Well, yes there was a brief stint when I was home [Beirut] from my studies over the summer when I wanted to quit. And I was thinking how am I going to tell my parents, after all the money that they spent sending me to the UK to study at the most expensive school of architecture? I was wanting to break this news to them when I bumped into Hassan Fathy and that changed everything.
What was it about Hassan Fathy and his architecture that fascinated you and drew back into architecture?
I think he was the first person that made me understand that Islamic architecture and vernacular architecture isn’t history. That it can be part of the present and that vernacular architecture can be developed and is an important resource particularly to people who are deprived. It created a more dignified and luxurious space for them to live than concrete matchboxes (as they call them in Cairo) that were the alternative.
Fathy’s premise was that the peasants – the falaheen – who were the rural people could teach us a lot about living well. They used to live in four/five rooms with a patio and a kitchen and a bathroom, a backroom and a shed for the livestock. But soon as the government and the bureaucracy took over housing them, they were transferred into one/two rooms in horrid multi-store buildings. So this is what he was fighting and he learnt a lot from the rural housing of Nubia and upper egypt, and from the master builders and stonemasons who worked with him.
Why do you think Hassan Fathy had such a big influence in the field of architecture in the Middle East and in vernacular (earth) architecture worldwide?
Hasan Fathy has not had a big influence on the architecture in the middle east. In fact the middle east with its bureaucracy (and contractors) has been busy constructing for profit, without any proper design, planning or thinking, and (apart from a few numbered private clients) there was no real interest in Hasan Fathy’s ideas in the region.
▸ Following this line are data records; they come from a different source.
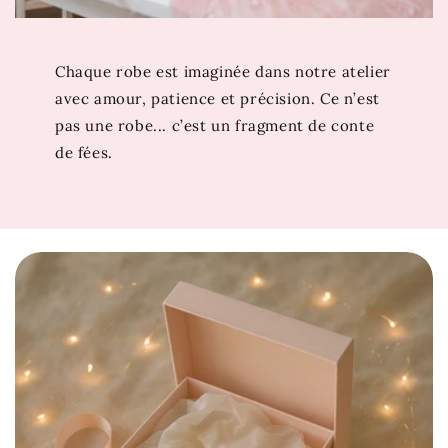
robe vous émerveille, attendez de voir les trésors de
notre collection
Robe Princesse Bébé
…
Chaque robe est imaginée dans notre atelier
avec amour, patience et précision. Ce n’est
pas une robe... c’est un fragment de conte
de fées.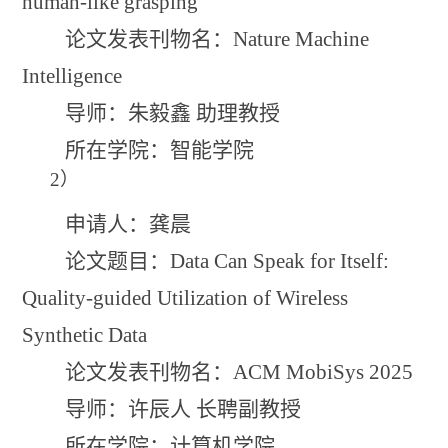
human-like grasping
论文发表刊物名：
Nature Machine
Intelligence
导师：朱毅鑫 助理教授
所在学院：智能学院
2
）
申请人：龚晨
论文题目：
Data Can Speak for Itself:
Quality-guided Utilization of Wireless
Synthetic Data
论文发表刊物名：
ACM MobiSys 2025
导师：许辰人 长聘副教授
所在学院：计算机学院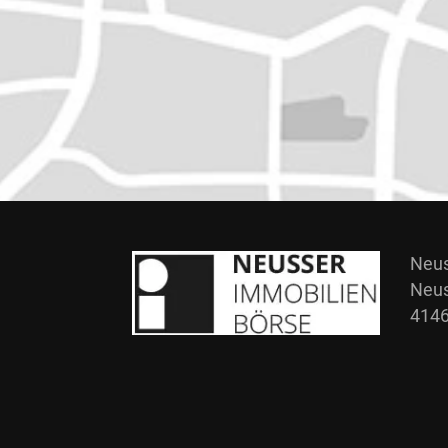
Neus
Neus
4146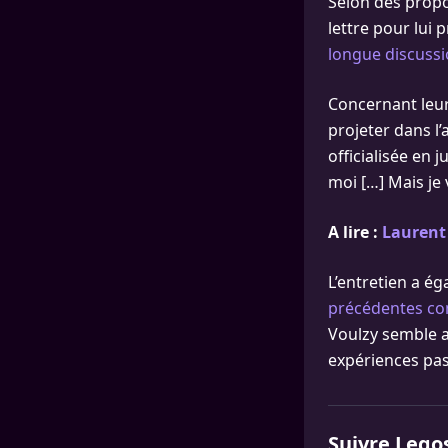
Selon des prop
lettre pour lui
longue discussi
Concernant leur 
projeter dans l’
officialisée en j
moi […] Mais je v
A lire :
Laurent 
L’entretien a é
précédentes co
Voulzy semble av
expériences pas
Suivre Lego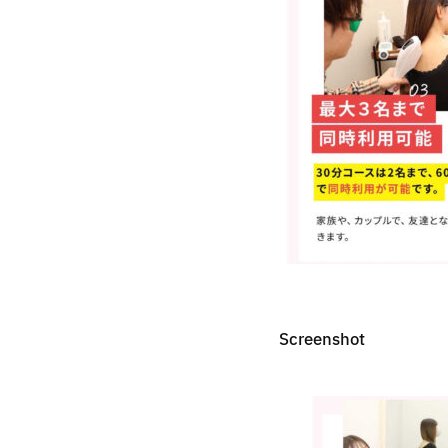
Screenshot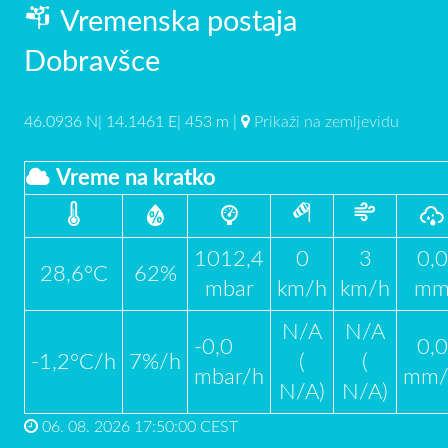
Vremenska postaja
Dobravšce
46.0936 N| 14.1461 E| 453 m |
Prikaži na zemljevidu
Vreme na kratko
1012,4
0
3
0,0
28,6°C
62%
mbar
km/h
km/h
m
N/A
N/A
-0,0
0,0
-1,2°C/h
7%/h
(
(
mbar/h
mm/
N/A)
N/A)
06. 08. 2026 17:50:00 CEST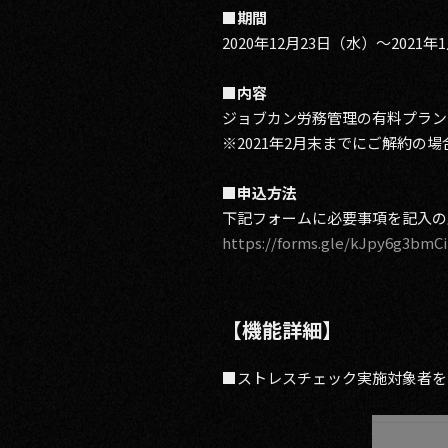
■期間
2020年12月23日（水）～2021年
■内容
ジョブカン労務管理の有料プラン環
※2021年2月末までにご解約の
■申込方法
下記フォームに必要事項を記入の
https://forms.gle/kJpy6g3bmC
【機能詳細】
■ストレスチェック実施対象者を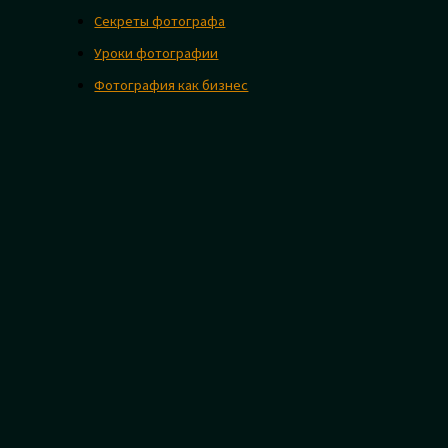
Секреты фотографа
Уроки фотографии
Фотография как бизнес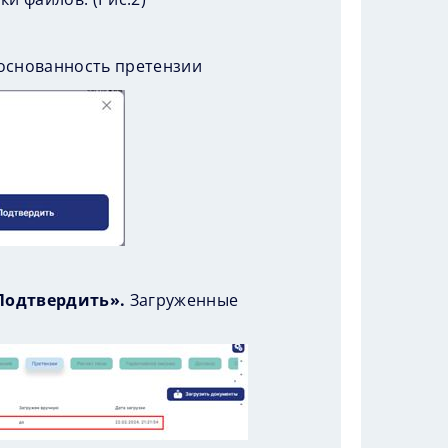
основанность претензии
Подтвердить».
Загруженные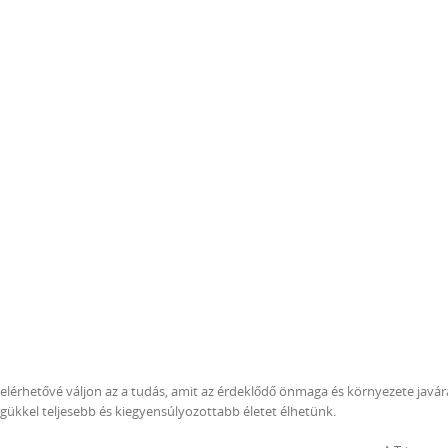
lérhetővé váljon az a tudás, amit az érdeklődő önmaga és környezete javár
égükkel teljesebb és kiegyensúlyozottabb életet élhetünk.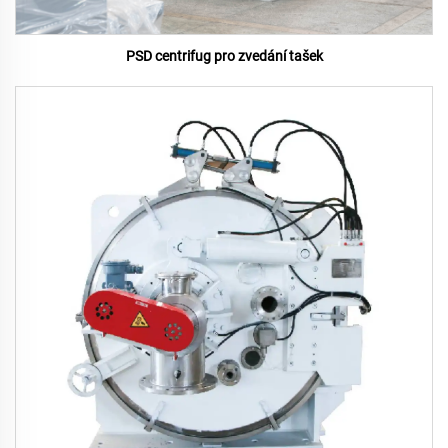
PSD centrifug pro zvedání tašek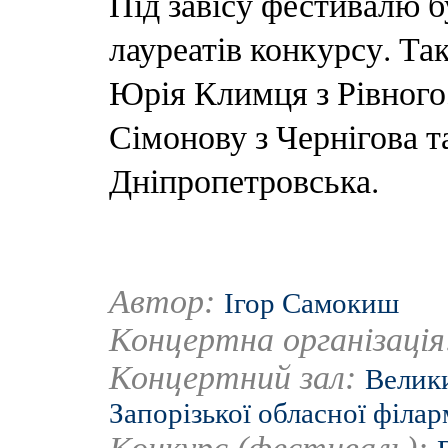
Під завісу фестивалю 
лауреатів конкурсу. Так
Юрія Климця з Рівного,
Сімонову з Чернігова т
Дніпропетровська.
Автор:
Ігор Самокиш
Концертна організаці
Концертний зал:
Велики
Запорізької обласної філар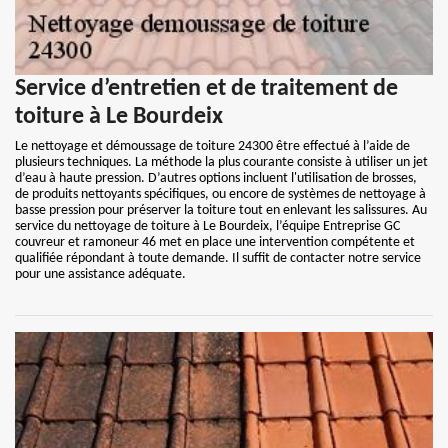
Service d’entretien et de traitement de
toiture à Le Bourdeix
Le nettoyage et démoussage de toiture 24300 être effectué à l’aide de
plusieurs techniques. La méthode la plus courante consiste à utiliser un jet
d’eau à haute pression. D’autres options incluent l'utilisation de brosses,
de produits nettoyants spécifiques, ou encore de systèmes de nettoyage à
basse pression pour préserver la toiture tout en enlevant les salissures. Au
service du nettoyage de toiture à Le Bourdeix, l’équipe Entreprise GC
couvreur et ramoneur 46 met en place une intervention compétente et
qualifiée répondant à toute demande. Il suffit de contacter notre service
pour une assistance adéquate.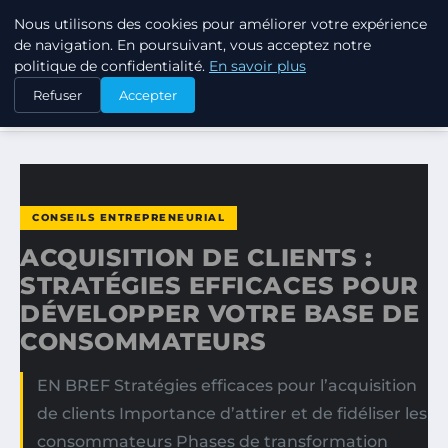
Nous utilisons des cookies pour améliorer votre expérience
TUEZ-LES TOUS
de navigation. En poursuivant, vous acceptez notre
politique de confidentialité.
En savoir plus
ACCUEIL
CONSEILS ENTREPRENEURIAL
Refuser
Accepter
ACQUISITION DE CLIENTS : STRATÉGIES EFFICACES POUR…
CONSEILS ENTREPRENEURIAL
ACQUISITION DE CLIENTS :
STRATÉGIES EFFICACES POUR
DÉVELOPPER VOTRE BASE DE
CONSOMMATEURS
EN BREF Stratégies efficaces pour l’acquisition
de clients Importance d’attirer et de fidéliser les
consommateurs Phases de transformation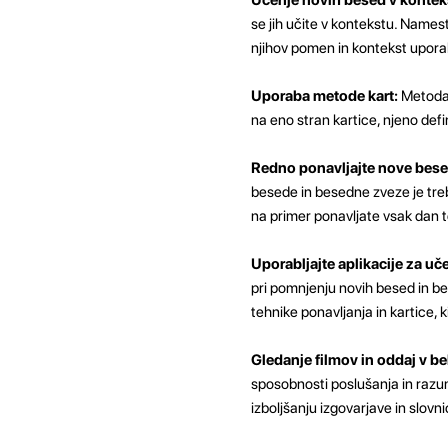
se jih učite v kontekstu. Namest
njihov pomen in kontekst upora
Uporaba metode kart:
Metoda 
na eno stran kartice, njeno defi
Redno ponavljajte nove besed
besede in besedne zveze je tre
na primer ponavljate vsak dan te
Uporabljajte aplikacije za uče
pri pomnjenju novih besed in bes
tehnike ponavljanja in kartice,
Gledanje filmov in oddaj v be
sposobnosti poslušanja in razu
izboljšanju izgovarjave in slovni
I am not sure much has changed there since.
He was the first Arab architect (there was another French architect and a British architect who worked with vernacular architecture in Algiers and in upper Egypt) to bring to the forefront and to the contemporary if you like the importance of earth architecture. He recognised its importance across history from the pre-Islamic era to the present day. He was that astute that he could recognise the fact that in the past, people used to know how to build much better than the kind of destructive construction that has taken over now.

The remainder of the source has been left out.